The clue is in the surname of the person posting the previous comments.

Jamie Farrant is the son David Farrant who has made death threats to a wide variety of people, sacrificed cats, privately photographed naked females and then had their pictures published in newspapers and magazines without their knowledge or consent, taken nude photographs of a young female in a mausoleum containing satanic symbols and published them, attempted to raise “a satanic force” (Farrant’s own words) at midnight in Highgate Cemetery in order to have it possess him and his naked accomplice, attempted to raise a demon in a derelict house with a naked man who at the time was a self-proclaimed Satanist, waged hate campaigns against people, written and distributed vitriolic self-published pamphlets, sent malicious mail to friends and relatives of those he does not like, sent black magic curses to people in order to create publicity for himself and silence his critics, and has been convicted in the criminal courts of indecency, vandalism, desecration, threatening people and theft.

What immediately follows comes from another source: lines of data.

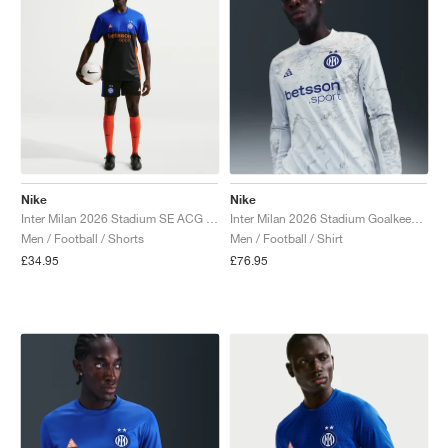
Nike
Nike
Inter Milan 2026 Stadium SE ACG Dri-FIT Replica "Black & Safety Orange"
Inter Milan 2026 Stadium Goalkeeper SE ACG Dri-FIT Replica "White & Hyper Blue"
Men / Football / Shorts
Men / Football / Shirt
£34.95
£76.95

It would, therefore, have been rather more concerning if this Jamie Farrant (previously known as Jamie Coster) character had anything truthful or good to say about the author of “The Highgate Vampire” in which his father’s criminal behaviour is briefly touched upon to provide some context for the would-be interloper who has made a career out of disseminating malicious faslehood. He was known as a prankster by all who knew him in the late 1960s and early 1970s, and earned himself a notoriety for some very childish and often cruel pranks on unsuspecting people, mostly strangers. He also showed absolute contempt for anyone who believed in the supernatural, and was particularly hostile towards Christians. His later self-styled adoption of the more sinister aspects of the dark occult was as much to shock Christians as anything else, but it also served to bring him the media attention he craved. Hence his modus operandi spiralling increasingly into something more resembling full-blown Satanism.

Why are you dragging other people into it Sean…this is about you stealing your story from Dracula. Perhaps you should answer that rather than hide behind cut and paste character smears…..

I did an analysis of Sean’s book in 1991 and drew attention to other echoes (Shirley Jackson, Vadim’s BLOOD AND ROSES, Terence Fisher’s film of DRACULA and so on). An expanded version of the piece appears in my collection of essays.

A few minutes ago, Ramsey Campbell posted on a Facebook group (created by an Australian troll who has never been anywhere near the UK) dedicated to inciting hatred against Seán Manchester:

“Believe me, he shouldn’t have taken me on in the first place. I don’t back down.”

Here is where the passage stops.